O aquecimento da demanda no setor pode ser observado pelo aumento dos negócios no secundário, até pela falta de produtos novos, ressalta Machado, da Brazilian. No ano passado, os fundos imobiliários com cota em bolsa negociaram, em média, 12% do patrimônio. Neste ano, com base no desempenho até aqui, projeta-se uma taxa anualizada de 25%. Levantamento da Rio Bravo confirma o crescimento. O volume de transações entre janeiro e julho aumentou 14,2%, a R$ 67,1 milhões.

"No primeiro trimestre, ninguém sabia se o mundo ia acabar", lembra Fass. Segundo ele, quem tinha dinheiro ficou na expectativa de que iria conseguir comprar ativos imobiliários baratos e quem tinha o ativo não quis vendê-lo a preços baixos, porque não precisava. Isso acabou limitando o número de negócios no começo do ano. A diferença de preços entre oferta e demanda era grande, conta, graças ao ambiente de incertezas. Com a recuperação da confiança na economia e perspectivas mais claras para o setor imobiliário, os preços voltaram a se equilibrar, o que contribuiu para a retomada dos negócios.

Só que a restrição de liquidez sempre foi um problema para os fundos imobiliários. "Mas muito mais por falta de vendedor do que por escassez de demanda", diz Belleza. Ele cita o exemplo do lançamento em julho da terceira emissão de cotas do fundo imobiliário CSHG Brasil Shopping, da Credit Suisse Hedging-Griffo. "Foi a maior captação do mercado." Segundo o consultor, foram necessários 20 dias para a colocação de R$ 130 milhões em cotas, com valor unitário de R$ 1.313,40 - para entrar, o investidor tinha que comprar pelo menos cem cotas.

Com a entrada de grandes bancos, a liquidez tende a aumentar substancialmente, juntamente com a base de potenciais investidores. "Essa é uma notícia muito importante para o desenvolvimento do mercado, uma vez que abre a possibilidade para a entrada de investidores pessoas físicas de menor porte", acredita Fass, da Rio Bravo. Na visão dele, o tíquete médio de aplicação de um fundo imobiliário, que gira em torno de R$ 400 mil, pode cair para R$ 50 mil, até R$ 30 mil.

Para Belleza, um dos sinais de que o segmento de fundos imobiliários ganhou importância para os bancos é a participação que eles vêm tendo na subcomissão do setor na Associação Nacional dos Bancos de Investimento (Anbid). "A subcomissão não é nova, mas ganhou novos ares com a presença de mais de 15 bancos."
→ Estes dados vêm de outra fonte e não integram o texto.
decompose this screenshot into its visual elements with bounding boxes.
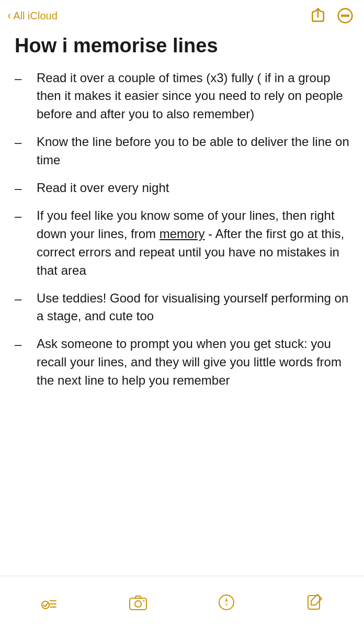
top-bar: ‹ All iCloud xyxy=(0,0,364,29)
svg-rect-8 xyxy=(130,598,146,610)
list-item: – Ask someone to prompt you when you get… xyxy=(15,335,349,389)
svg-point-3 xyxy=(347,15,349,17)
bullet-dash: – xyxy=(15,289,37,308)
camera-icon xyxy=(129,593,147,611)
list-item: – Read it over a couple of times (x3) fu… xyxy=(15,69,349,124)
bottom-toolbar xyxy=(0,576,364,628)
bullet-dash: – xyxy=(15,69,37,88)
bullet-dash: – xyxy=(15,133,37,152)
more-icon xyxy=(337,7,354,24)
list-item: – Know the line before you to be able to… xyxy=(15,133,349,170)
list-item: – Read it over every night xyxy=(15,179,349,198)
edit-icon xyxy=(306,593,324,611)
note-title: How i memorise lines xyxy=(15,35,349,58)
svg-point-9 xyxy=(135,601,141,607)
share-icon xyxy=(310,7,326,24)
compass-icon xyxy=(218,593,235,611)
back-button[interactable]: ‹ All iCloud xyxy=(7,10,58,22)
checklist-icon xyxy=(40,593,58,611)
bullet-list: – Read it over a couple of times (x3) fu… xyxy=(15,69,349,390)
back-chevron-icon: ‹ xyxy=(7,10,11,21)
memory-underlined: memory xyxy=(160,227,205,241)
bullet-dash: – xyxy=(15,207,37,226)
list-item: – Use teddies! Good for visualising your… xyxy=(15,289,349,326)
bullet-dash: – xyxy=(15,179,37,198)
bullet-text: Use teddies! Good for visualising yourse… xyxy=(37,289,349,326)
svg-marker-12 xyxy=(225,598,228,602)
bullet-dash: – xyxy=(15,335,37,354)
compass-button[interactable] xyxy=(218,593,235,611)
svg-point-11 xyxy=(219,595,234,610)
bullet-text-rich: If you feel like you know some of your l… xyxy=(37,207,349,279)
more-button[interactable] xyxy=(337,7,354,24)
note-content: How i memorise lines – Read it over a co… xyxy=(0,29,364,576)
camera-button[interactable] xyxy=(129,593,147,611)
svg-point-2 xyxy=(345,15,346,17)
list-item: – If you feel like you know some of your… xyxy=(15,207,349,279)
svg-marker-13 xyxy=(225,602,228,607)
bullet-text: Read it over a couple of times (x3) full… xyxy=(37,69,349,124)
back-label: All iCloud xyxy=(13,10,57,22)
svg-point-10 xyxy=(143,600,144,601)
bullet-text: Read it over every night xyxy=(37,179,349,197)
bullet-text: Ask someone to prompt you when you get s… xyxy=(37,335,349,389)
checklist-button[interactable] xyxy=(40,593,58,611)
edit-button[interactable] xyxy=(306,593,324,611)
bullet-text: Know the line before you to be able to d… xyxy=(37,133,349,170)
share-button[interactable] xyxy=(310,7,326,24)
top-bar-right xyxy=(310,7,354,24)
svg-point-1 xyxy=(342,15,343,17)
O Bradesco chegou a participar da colocação do fundo Panamby, constituído em 1995, mas era uma operação voltada para fundos de pensão. Na reestreia, o banco lidera uma oferta, ainda em análise na Comissão de Valores Mobiliários (CVM), de R$ 115 milhões do fundo RB Capital Renda I. Segundo fontes do mercado, há mais operações no forno com o banco. "Há muito tempo queria ver os bancos envolvidos com fundos imobiliários, pois só assim é possível pulverizar o mercado e ampliar a liquidez", afirma Belleza.

A Caixa também marca sua volta ao mercado depois de mais de quatro anos como líder do fundo Caixa Cedae de R$ 68,5 milhões - em 2004, o banco coordenou a distribuição do Torre Almirante. Outro que dá as caras pela primeira vez é o Citi, que será o distribuidor exclusivo do Floripa Shopping, em análise na CVM. O fundo, com patrimônio de R$ 48 milhões, foi estruturado pela Brazilian Mortgages e terá o Banco Ourinvest como administrador e coordenador líder. A cota tem valor de R$ 1 mil, mas a aplicação mínima exigida é de R$ 50 mil. A carteira deverá ter uma participação de 38% do empreendimento imobiliário Florianópolis Shopping Center. O setor de fundos imobiliários reúne 73 carteiras, com patrimônio de apenas R$ 4,3 bilhões, apesar da regulamentação ser de 1994.